While government was regulating the “communications” industry, entrepreneurs were taking advantage of unregulated Wi-Fi bandwidth to connect to the Internet wirelessly and develop new information systems that could also be used as communications services and could be used to take the place of land lines. Michael Powell, former chairman of the FCC, noted that his agency “made an interesting error [sic] many years ago and issued the unlicensed [Wi-Fi] band because they thought the spectrum was junk … suddenly people were bringing very interesting products to consumers at very low cost.”
The “inter-modal” competition that subsequently developed (such as wireless service, VoIP, and IP video) now means that communications service providers must compete with informational service providers, causing regulatory headaches for the FCC and leaving them once again behind the curve.

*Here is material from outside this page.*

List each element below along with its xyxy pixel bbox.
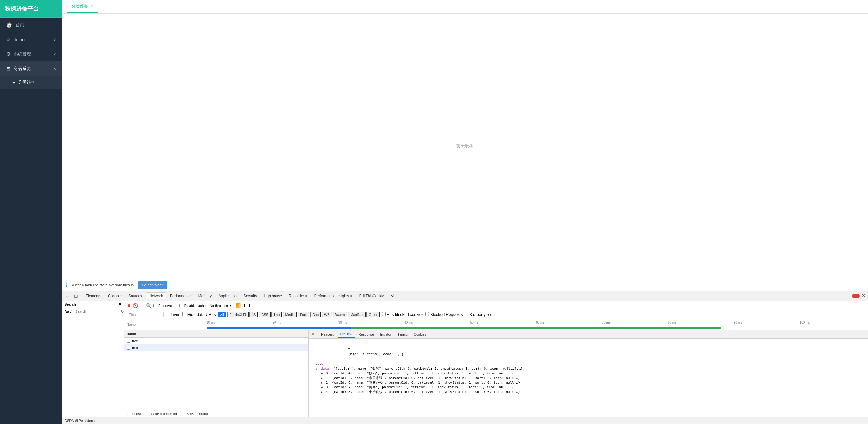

In January, AT&T and Verizon joined together in a statement to the FCC predicting the imminent demise of Ma Bell’s classic telephone network. In their 30-page commentary, AT&T says that “with each passing day, more and more communications services migrate to broadband and Internet Protocol (IP)-based services, leaving the public switched telephone network [PSTN] and plain-old telephone service as relics of a by-gone era.” The statement explained:
While broadband usage — and the importance of broadband to Americans’ lives — is growing every day, the business model for legacy phone services is in a death spiral. Revenues from POTS are plummeting as customers cut their landlines in favor of the convenience and advanced features of wireless and VoIP services. At the same time, due to the high costs of providing POTS, every customer who abandons this service raises the average cost-per-line to serve the remaining customers [as required under the FCC’s rules]. With an outdated product, falling revenues, and rising costs, the POTS business is unsustainable.

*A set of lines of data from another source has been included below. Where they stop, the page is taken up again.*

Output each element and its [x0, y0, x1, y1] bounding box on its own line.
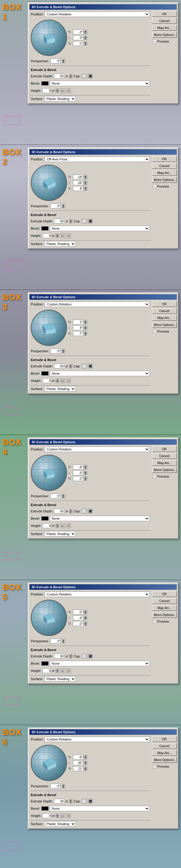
map-art-button-2[interactable]: Map Art... [152, 170, 177, 176]
ok-button-5[interactable]: OK [152, 591, 177, 597]
rot-z-down-3[interactable]: ▼ [84, 334, 87, 336]
perspective-down-1[interactable]: ▼ [62, 61, 65, 63]
rot-x-input-5[interactable] [73, 610, 83, 615]
surface-select-3[interactable]: Plastic Shading Diffuse Shading No Shadi… [44, 386, 76, 392]
height-icon-2-6[interactable]: ◳ [66, 813, 71, 818]
extrude-up-6[interactable]: ▲ [69, 799, 72, 801]
extrude-depth-input-4[interactable] [54, 509, 64, 514]
rot-x-up-2[interactable]: ▲ [84, 175, 87, 177]
height-down-4[interactable]: ▼ [56, 526, 59, 528]
rot-x-up-1[interactable]: ▲ [84, 30, 87, 32]
rot-z-input-4[interactable] [73, 476, 83, 481]
height-input-2[interactable] [42, 233, 51, 238]
rot-y-up-1[interactable]: ▲ [84, 36, 87, 38]
height-down-6[interactable]: ▼ [56, 816, 59, 818]
map-art-button-6[interactable]: Map Art... [152, 750, 177, 756]
height-down-3[interactable]: ▼ [56, 381, 59, 383]
position-select-6[interactable]: Custom Rotation Off-Axis Front Off-Axis … [45, 737, 150, 742]
rot-x-input-3[interactable] [73, 320, 83, 324]
rot-z-down-4[interactable]: ▼ [84, 478, 87, 481]
rot-z-down-5[interactable]: ▼ [84, 624, 87, 626]
rot-y-input-2[interactable] [73, 180, 83, 185]
rot-z-up-2[interactable]: ▲ [84, 186, 87, 188]
rot-z-down-1[interactable]: ▼ [84, 43, 87, 45]
position-select-3[interactable]: Custom Rotation Off-Axis Front Off-Axis … [45, 302, 150, 307]
extrude-down-6[interactable]: ▼ [69, 801, 72, 803]
sphere-preview-1[interactable] [31, 20, 67, 56]
rot-y-down-3[interactable]: ▼ [84, 328, 87, 330]
cap-icon-2-4[interactable]: ⬛ [88, 509, 93, 514]
cap-icon-2-1[interactable]: ⬛ [88, 74, 93, 79]
ok-button-6[interactable]: OK [152, 736, 177, 742]
perspective-input-2[interactable] [50, 204, 61, 209]
height-up-3[interactable]: ▲ [56, 378, 59, 381]
extrude-down-2[interactable]: ▼ [69, 221, 72, 223]
rot-x-up-3[interactable]: ▲ [84, 320, 87, 322]
bevel-select-2[interactable]: None Round Classic [50, 226, 150, 231]
height-icon-1-2[interactable]: ◱ [60, 233, 65, 238]
height-icon-2-4[interactable]: ◳ [66, 523, 71, 528]
height-icon-1-4[interactable]: ◱ [60, 523, 65, 528]
ok-button-3[interactable]: OK [152, 301, 177, 307]
rot-y-down-6[interactable]: ▼ [84, 763, 87, 765]
bevel-select-5[interactable]: None Round Classic [50, 661, 150, 666]
rot-y-down-1[interactable]: ▼ [84, 38, 87, 40]
cap-icon-1-4[interactable]: ⬜ [82, 509, 86, 514]
ok-button-2[interactable]: OK [152, 156, 177, 162]
bevel-select-1[interactable]: None Round Classic [50, 81, 150, 86]
more-options-button-5[interactable]: More Options... [152, 612, 177, 618]
position-select-5[interactable]: Custom Rotation Off-Axis Front Off-Axis … [45, 592, 150, 597]
rot-x-up-4[interactable]: ▲ [84, 465, 87, 467]
cancel-button-6[interactable]: Cancel [152, 743, 177, 749]
extrude-up-3[interactable]: ▲ [69, 364, 72, 366]
height-icon-1-5[interactable]: ◱ [60, 668, 65, 673]
rot-z-up-6[interactable]: ▲ [84, 767, 87, 769]
rot-y-input-3[interactable] [73, 326, 83, 330]
rot-y-down-2[interactable]: ▼ [84, 183, 87, 185]
height-input-5[interactable] [42, 668, 51, 673]
cancel-button-3[interactable]: Cancel [152, 308, 177, 314]
map-art-button-3[interactable]: Map Art... [152, 315, 177, 321]
more-options-button-1[interactable]: More Options... [152, 32, 177, 38]
perspective-up-2[interactable]: ▲ [62, 204, 65, 206]
cancel-button-5[interactable]: Cancel [152, 598, 177, 604]
more-options-button-3[interactable]: More Options... [152, 322, 177, 328]
rot-z-input-2[interactable] [73, 186, 83, 191]
perspective-down-3[interactable]: ▼ [62, 351, 65, 353]
ok-button-4[interactable]: OK [152, 446, 177, 452]
preview-checkbox-4[interactable]: ✓ [153, 475, 156, 478]
preview-checkbox-2[interactable]: ✓ [153, 185, 156, 188]
height-icon-2-2[interactable]: ◳ [66, 233, 71, 238]
perspective-down-4[interactable]: ▼ [62, 496, 65, 498]
sphere-preview-6[interactable] [31, 745, 67, 781]
perspective-input-1[interactable] [50, 59, 61, 63]
map-art-button-1[interactable]: Map Art... [152, 25, 177, 31]
bevel-select-3[interactable]: None Round Classic [50, 371, 150, 376]
rot-z-input-5[interactable] [73, 621, 83, 626]
map-art-button-4[interactable]: Map Art... [152, 460, 177, 466]
position-select-1[interactable]: Custom Rotation Off-Axis Front Off-Axis … [45, 11, 150, 17]
height-icon-2-5[interactable]: ◳ [66, 668, 71, 673]
sphere-preview-5[interactable] [31, 600, 67, 636]
surface-select-2[interactable]: Plastic Shading Diffuse Shading No Shadi… [44, 241, 76, 247]
rot-x-input-1[interactable] [73, 30, 83, 34]
rot-y-input-1[interactable] [73, 35, 83, 40]
rot-y-down-5[interactable]: ▼ [84, 618, 87, 620]
height-down-2[interactable]: ▼ [56, 236, 59, 238]
cancel-button-1[interactable]: Cancel [152, 18, 177, 24]
sphere-preview-3[interactable] [31, 310, 67, 346]
height-icon-1-6[interactable]: ◱ [60, 813, 65, 818]
perspective-input-4[interactable] [50, 494, 61, 498]
surface-select-4[interactable]: Plastic Shading Diffuse Shading No Shadi… [44, 531, 76, 536]
rot-z-input-1[interactable] [73, 41, 83, 46]
sphere-preview-2[interactable] [31, 165, 67, 201]
height-icon-2-3[interactable]: ◳ [66, 378, 71, 383]
cap-icon-1-5[interactable]: ⬜ [82, 654, 86, 659]
map-art-button-5[interactable]: Map Art... [152, 605, 177, 611]
height-input-4[interactable] [42, 523, 51, 528]
perspective-up-5[interactable]: ▲ [62, 639, 65, 641]
surface-select-1[interactable]: Plastic Shading Diffuse Shading No Shadi… [44, 96, 76, 101]
height-input-1[interactable] [42, 88, 51, 93]
rot-y-up-4[interactable]: ▲ [84, 471, 87, 473]
rot-y-up-3[interactable]: ▲ [84, 326, 87, 328]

AT&T and Verizon are undoubtedly correct. Craig Moffett from Bernstein Research estimates that nearly one million phone lines are being disconnected every month. AT&T itself estimates that total industry revenue for basic wired phone service has dropped from $178 billion in 2000 to $130 billion in 2007, and continues to decline.
Enter the Internet
The big problem now plaguing AT&T is the Internet. In 2009, it was estimated that one-quarter of the entire world’s population is connected via the Internet. Interestingly, the Internet has no centralized governance in either technological implementation or policies for access and usage — each constituent network sets its own standards. The only real regulatory power over the Internet is held by non-profit organizations of loosely affiliated international participants that anyone may associate with simply by contributing their own expertise: the Internet Corporation for Assigned Names and Numbers (ICANN) and the Internet Engineering Task Force (IETF). ICANN is the maintainer organization, while the technical underpinning and standardization of the core protocols are the responsibility of the IETF. In other words, the Internet is a free market. The size and the growth rate of this medium, as estimated by AT&T Labs and Internet World Stats, may be safely attributed to the lack of central administration. As Wikipedia summarizes, this “allows organic growth of the network [and] encourages vendor interoperability and prevents any one company from exerting too much control over the network.”
This lack of control is currently driving the FCC in its quest to regulate this medium. For people with a statist mentality who feel that the government must protect the people, the absence of central control and the benevolent hand of government is a recipe for failure or abuse. As Ronald Reagan put it of the statist mentality: “If it moves, tax it. If it keeps moving, regulate it. And if it stops moving, subsidize it.”
Statist commentators want the FCC to step up the regulation of the Internet, despite a recent court ruling preventing it from doing just that. According to the New York Times, “It is untenable for the United States not to have a regulator to ensure nondiscriminatory access, guarantee interconnectivity among rival networks and protect consumers from potential abuse.” It is clear that to statists no roadblock should stand in the way of ever-increasing government regulatory powers — not even court orders against assuming such powers.
So that the FCC can become the Internet regulator despite a court order against it, the author of the New York Times’ article suggests brushing aside the court order by changing official definitions regarding the Internet to define it so that the Internet is a “communications” venue: “The Commission has the tools to fix this problem. It can … [re]define broadband Internet access [from an information service] to a communications service, like a phone company, over which the commission has indisputable authority.” The writer concludes: “Broadband access is probably the most important communication service of our time. One that needs a robust regulator.”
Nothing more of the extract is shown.